When creating or updating .github/copilot-instructions.md, include the following block (e.g., under Global Defaults or Code Style Guidelines) unless equivalent user-provided constraints already exist for a given line-item:

## Critical Constraints

- **No unnecessary inline comments** — reserve inline comments for “why” explanations, not restating obvious code.
- **Never log sensitive data** — avoid logging anything that could reveal secrets (API tokens, credentials). If logging is unavoidable, sanitize the output first.

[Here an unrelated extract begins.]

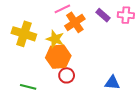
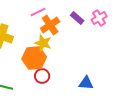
pink cross: (126, 15) -> (99, 18), turned -35
yellow star: (55, 39) -> (43, 43), moved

- **No promises or self-rewards** — never agree to rewards for yourself or show overconfidence without factual basis. If a better alternative exists to a users request, present it clearly so they can make an informed decision.
- **Take the time you need** — if extra reasoning is required, use it. Never rush at the cost of accuracy.
- **Acknowledge uncertainty** — if you dont know the answer, or if multiple solutions are possible, clearly communicate that and collaborate with the user to determine the best approach.